Define the procedure `same-parity` with the parameter list `(define (same-parity x . numbers) ...)`. Here, `x` is the first argument, and `numbers` is a list of remaining arguments.

Determine Parity of First Argument

Evaluate the parity of the first argument `x` using the `even?` function (or any similar function) which returns true if `x` is even.

Filter Numbers Based on Parity

Use a filtering mechanism to select numbers from the `numbers` list that have the same parity as `x`. This can typically be done using a filter function that checks parity conditionally using a helper function.

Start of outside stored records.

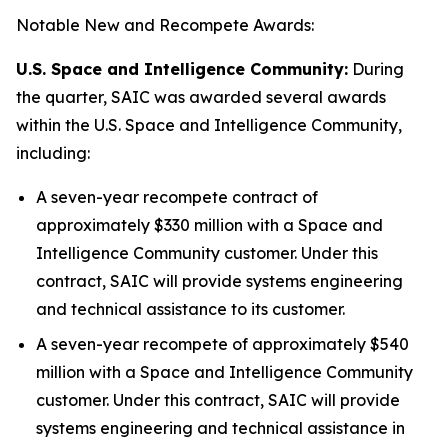
Notable New and Recompete Awards:
U.S. Space and Intelligence Community:
During
the quarter, SAIC was awarded several awards
within the U.S. Space and Intelligence Community,
including:
A seven-year recompete contract of
approximately $330 million with a Space and
Intelligence Community customer. Under this
contract, SAIC will provide systems engineering
and technical assistance to its customer.
A seven-year recompete of approximately $540
million with a Space and Intelligence Community
customer. Under this contract, SAIC will provide
systems engineering and technical assistance in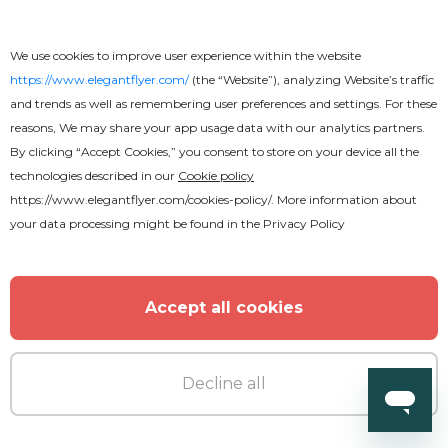
We use cookies to improve user experience within the website
https://www.elegantflyer.com/
(the “Website”), analyzing Website’s traffic
and trends as well as remembering user preferences and settings. For these
reasons, We may share your app usage data with our analytics partners.
By clicking “Accept Cookies,” you consent to store on your device all the
technologies described in our
Cookie policy
https://www.elegantflyer.com/cookies-policy/
. More information about
your data processing might be found in the
Privacy Policy
Accept all cookies
Decline all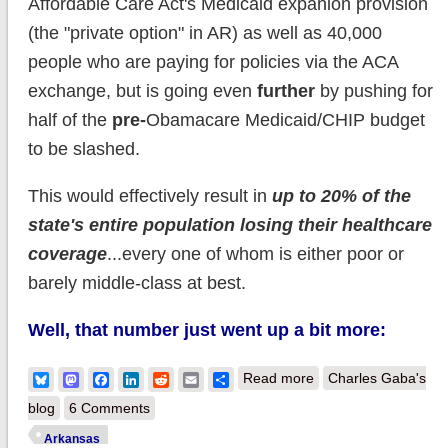
Affordable Care Act's Medicaid expanion provision
(the "private option" in AR) as well as 40,000
people who are paying for policies via the ACA
exchange, but is going even
further
by pushing for
half of the
pre-
Obamacare Medicaid/CHIP budget
to be slashed.
This would effectively result in
up to 20% of the
state's entire population losing their healthcare
coverage
...every one of whom is either poor or
barely middle-class at best.
Well, that number just went up a bit more:
about Arkansas:
Bluesky
Mastodon
Facebook
LinkedIn
Reddit
Email
Share
Read more
Charles Gaba's
Number of people
blog
6 Comments
Tom Cotton wants to
Arkansas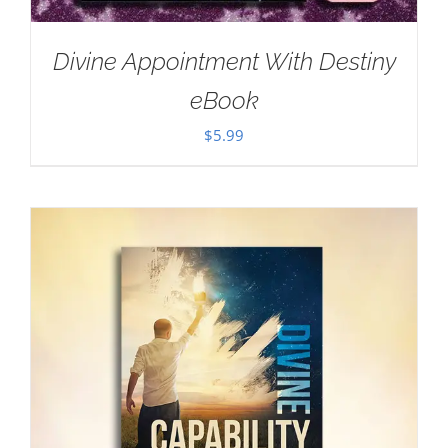
Divine Appointment With Destiny
eBook
$
5.99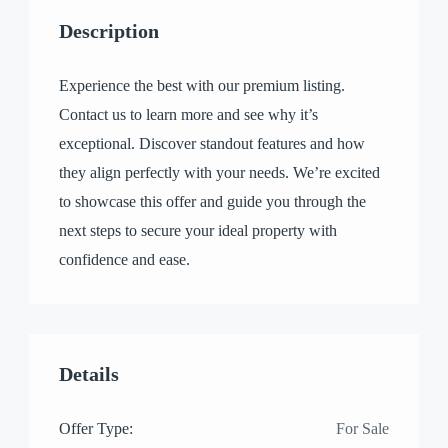
Description
Experience the best with our premium listing.
Contact us to learn more and see why it’s
exceptional. Discover standout features and how
they align perfectly with your needs. We’re excited
to showcase this offer and guide you through the
next steps to secure your ideal property with
confidence and ease.
Details
Offer Type:
For Sale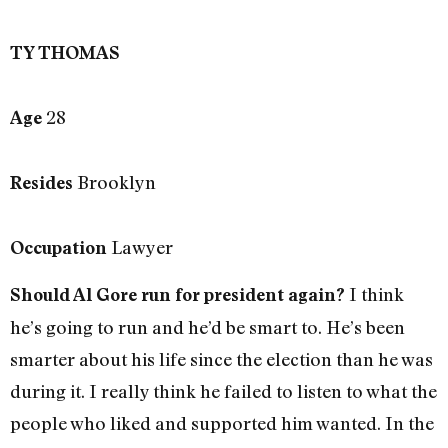
TY THOMAS
28
Age
Brooklyn
Resides
Lawyer
Occupation
I think
Should Al Gore run for president again?
he’s going to run and he’d be smart to. He’s been
smarter about his life since the election than he was
during it. I really think he failed to listen to what the
people who liked and supported him wanted. In the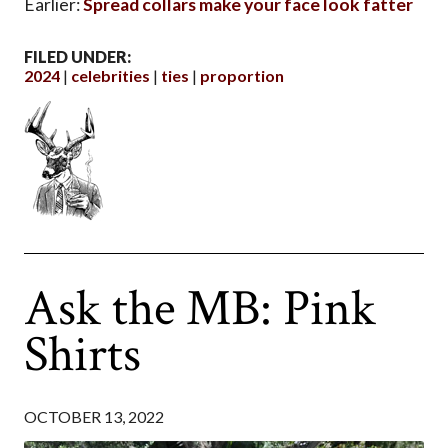
Earlier:
Spread collars make your face look fatter
FILED UNDER:
2024
celebrities
ties
proportion
Ask the MB: Pink
Shirts
OCTOBER 13, 2022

Adjust for Dotted-Tail Arguments

Ensure that both `x` and the filtered numbers are returned as a list. Concatenate `x` with the filtered result to form the final output list.

Return the Resulting List

Return a list starting with `x` followed by all numbers from the `numbers` list that have the same parity. This can be achieved by appending `x` and the filtered list using list manipulation functions.

Key concepts

Procedure Definition

In programming, a procedure definition is a crucial aspect of structuring code, especially when dealing with multiple input values. Procedures are defined blocks of code that perform a specific task and can be invoked by name. In functional programming, a procedure might be referred to as a function. When defining procedures, it's important to specify input parameters correctly.
In the context of our problem, the `same-parity` procedure uses a dotted-tail notation. This is a special parameter list syntax that allows a procedure to accept a variable number of arguments. When defining such a procedure, the syntax usually places a dot before the last parameter name. This indicates that arguments beyond the initial set will be collected into a list. For example, `(define (same-parity x . numbers) ...)` means `x` is the first input, and `numbers` is a list containing any remaining arguments. This flexible approach enables procedures to handle dynamic input sizes efficiently.

Parity

Parity in mathematics and computer science refers to the classification of integers based on whether they are even or odd. This is a fundamental concept where an even number is divisible by 2 without any remainder, while an odd number has a remainder of 1 when divided by 2.
For the `same-parity` procedure, understanding parity is essential. The goal is to filter a list of numbers based on parity, which is determined in relation to the first argument. To establish whether other numbers in the list should be included, they must share the same parity as the initial number `x`. This requires using conditions or helper functions like `even?` in some languages, which return true if a number is even. By determining the parity of `x`, you can use this as the basis to filter other numbers.

Variable Arguments

Variable arguments are a flexible feature in many programming languages that allow functions or procedures to accept any number of input parameters beyond a defined limit. This is managed through techniques like dotted-tail notation. By using dots in parameter definitions, additional inputs are packed into a list, ready for processing.
For instance, the `same-parity` procedure can receive multiple numbers due to its definition `(define (same-parity x . numbers) ...)`. Here, `x` is a mandatory input, while `numbers` is a list containing all other provided inputs. This flexibility is particularly useful in scenarios where the input size can vary, such as when you need to tally integers or manage collections of data that do not have a fixed size.

Filtering Mechanism

When working with lists or collections of data, a filtering mechanism is a crucial tool for selecting specific elements based on a set of criteria. Filtering allows us to process collections and extract members that meet certain conditions, such as those with the same parity in our case.
In the `same-parity` procedure, a filtering function is used to determine which numbers from the input list `numbers` share the same parity as `x`. This typically involves iterating over each element in `numbers` and applying a conditional check against the parity of `x`. If a number matches, it's included in the output list. The final result is a list beginning with `x` that includes all numbers having the same parity. Utilizing functions like `filter` with conditions ensures that only the desired elements are retrieved, keeping the process efficient and concise.